This is a beautiful walk and takes in: woods that will soon be carpeted in bluebells, meadow land on the downs, 3 windmills, 3 ancient churches, at least 3 pubs and some very beautiful, unspoilt villages.  We started at hassocks and wound our way through Butchers Wood up to Clayton. The view of the windmills from the churchyard at Clayton can be taken in from a perfectly sited bench, which ranks as our "bench of the month". The walk soon after encompasses the highest point on the downs, Ditchling Beacon (813 ft). There was no view at all from the top today, as we were blanketed in low, scudding cloud, which reminded us both of hiking on the Yorkshire Moors.
We dropped down at Plumpton and stomped our way through to East Chiltington via Novington Manor. Some of these hidden country houses are just incredible. They really must be seen to be believed. A quick visit to the village headquarters (church) and we were off on a whistle stop tour of Sussex churches via Streat and Ditchling. We were on a bit of a march by then to be back at Hassocks by sunset so we had to fly through Ditchling. The village is very, very picturesque though, with a magnificent Tudor house called "Wings Place" next to the church. Apparently the house was part of the divorce settlement to Anne of Cleves from good old 'enri.

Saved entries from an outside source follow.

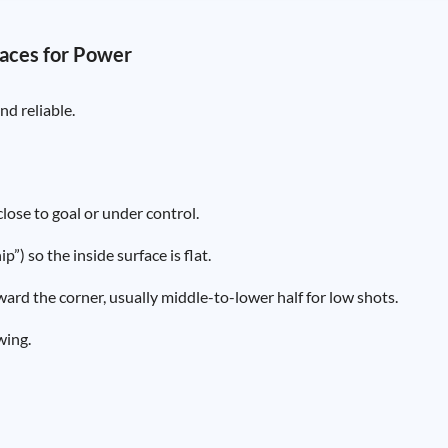
 Laces for Power
nd reliable.
lose to goal or under control.
”) so the inside surface is flat.
oward the corner, usually middle-to-lower half for low shots.
wing.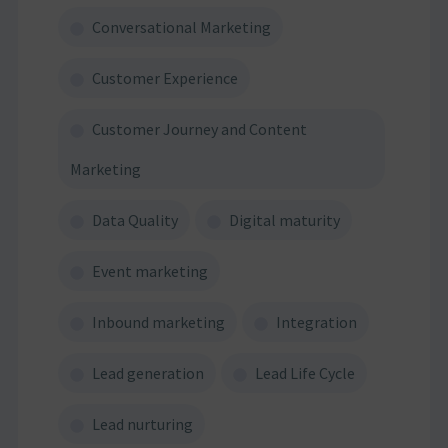
Conversational Marketing
Customer Experience
Customer Journey and Content
Marketing
Data Quality
Digital maturity
Event marketing
Inbound marketing
Integration
Lead generation
Lead Life Cycle
Lead nurturing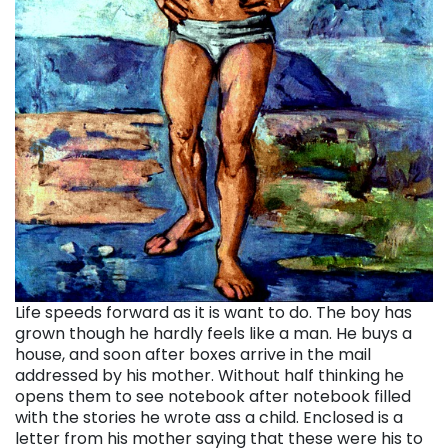
Life speeds forward as it is want to do. The boy has
grown though he hardly feels like a man. He buys a
house, and soon after boxes arrive in the mail
addressed by his mother. Without half thinking he
opens them to see notebook after notebook filled
with the stories he wrote ass a child. Enclosed is a
letter from his mother saying that these were his to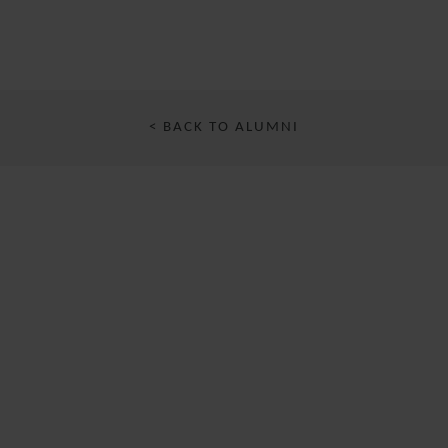
< BACK TO ALUMNI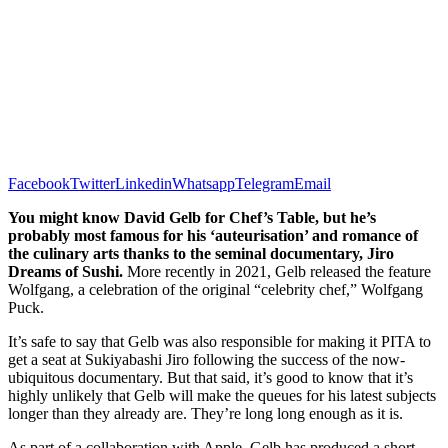
Facebook
Twitter
Linkedin
Whatsapp
Telegram
Email
You might know David Gelb for Chef’s Table, but he’s
probably most famous for his ‘auteurisation’ and romance of
the culinary arts thanks to the seminal documentary, Jiro
Dreams of Sushi.
More recently in 2021, Gelb released the feature
Wolfgang, a celebration of the original “celebrity chef,” Wolfgang
Puck.
It’s safe to say that Gelb was also responsible for making it PITA to
get a seat at Sukiyabashi Jiro following the success of the now-
ubiquitous documentary. But that said, it’s good to know that it’s
highly unlikely that Gelb will make the queues for his latest subjects
longer than they already are. They’re long long enough as it is.
As part of a collaboration with Apple, Gelb has produced a short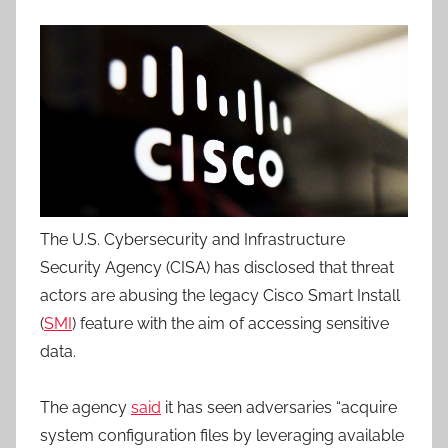
The U.S. Cybersecurity and Infrastructure
Security Agency (CISA) has disclosed that threat
actors are abusing the legacy Cisco Smart Install
(
SMI
) feature with the aim of accessing sensitive
data.
The agency
said
it has seen adversaries “acquire
system configuration files by leveraging available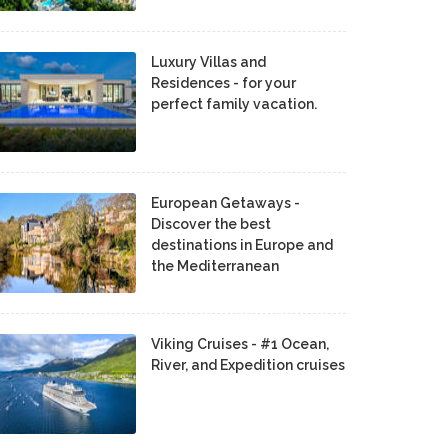
Luxury Villas and
Residences - for your
perfect family vacation.
European Getaways -
Discover the best
destinations in Europe and
the Mediterranean
Viking Cruises - #1 Ocean,
River, and Expedition cruises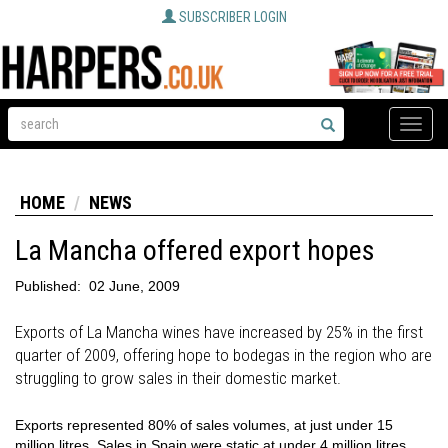
SUBSCRIBER LOGIN
Toggle
naviga
HOME
NEWS
La Mancha offered export hopes
Published:
02 June, 2009
Exports of La Mancha wines have increased by 25% in the first
quarter of 2009, offering hope to bodegas in the region who are
struggling to grow sales in their domestic market.
Exports represented 80% of sales volumes, at just under 15
million litres. Sales in Spain were static at under 4 million litres.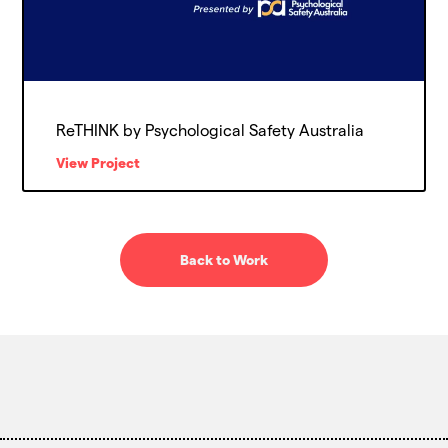
ReTHINK by Psychological Safety Australia
View Project
Back to Work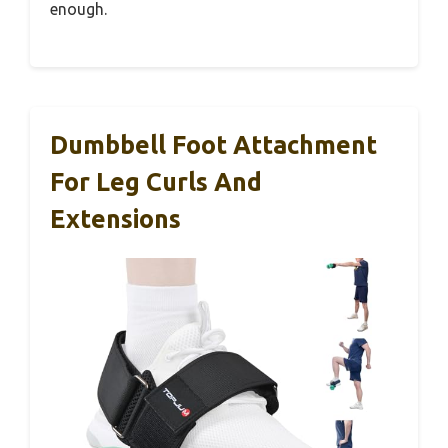
enough.
Dumbbell Foot Attachment
For Leg Curls And
Extensions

The very first part of the walk produced 3 green woodpeckers and 1 great spotted woodpecker

Jack & Jill just above Clayton.
We were lucky to get this view as the cloud soon descended and blocked off all visibility on the downs

A clear patch of weather at one of the dewponds

The view from Ditchling Beacon, the highest point on the downs

The first of many churches, St John the Baptists at Clayton

East Chiltington Church

Streat Church

St Margaret's Church at Ditchling.
The nave is pre 1066 and the south aisle from the 12th century. The church and village are mentioned in the Domesday Book.

Most of the bridges and stiles we used today (of which there were many) were made by the Monday group.
Our thanks and appreciation to them, for all of their hard work.